4.4 Ten aanzien van hetgeen door Consument is aangevoerd over de daglimiet overweegt de Commissie dat dit argument niet standhoudt. Consument heeft niet gesteld dat een bedrag is uitgegeven boven de limiet. De hoogte van de limiet is overeengekomen en kan ICS niet worden tegengeworpen. De andere argumenten over de houding van ICS heeft de Commissie ter kennisgeving aangenomen. Deze argumenten geven het gevoel van Consument weer en hoe begrijpelijk deze ook zijn, vinden deze geen steun in het recht.

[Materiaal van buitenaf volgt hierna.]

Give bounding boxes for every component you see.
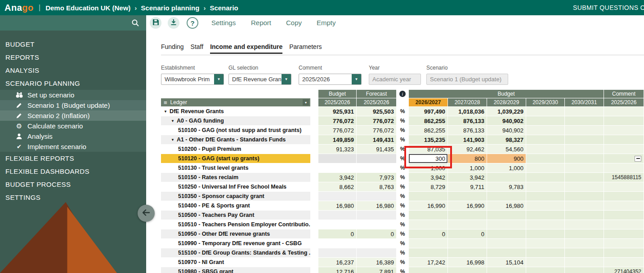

4.5 De conclusie is dat moet worden aangenomen dat Consument bij het geheimhouden van haar pincode zich niet heeft gehouden aan de voorschriften zoals vermeld in artikel 5.2 van de voorwaarden. De schade als gevolg van de transactie alsook de na de gedeeltelijke kwijtschelding openstaande rente, dient daarom overeenkomstig artikel 6.2 van de voorwaarden voor rekening van Consument te blijven. De Commissie wijst de vordering van Consument daarom af.

5. Beslissing

De Commissie wijst de vordering af.

In artikel 5 van het Reglement van de Commissie van Beroep Financiële Dienstverlening is bepaald in welke gevallen beroep openstaat van bindende beslissingen van de Geschillencommissie Financiële Dienstverlening bij de Commissie van Beroep Financiële Dienstverlening. Daarbij geldt een termijn van zes weken na verzending van deze uitspraak. Op de website van Kifid vindt u praktische informatie over het instellen van beroep. Zie hiervoor www.kifid.nl/consumenten/hoe-wordt-uw-klacht-behandeld.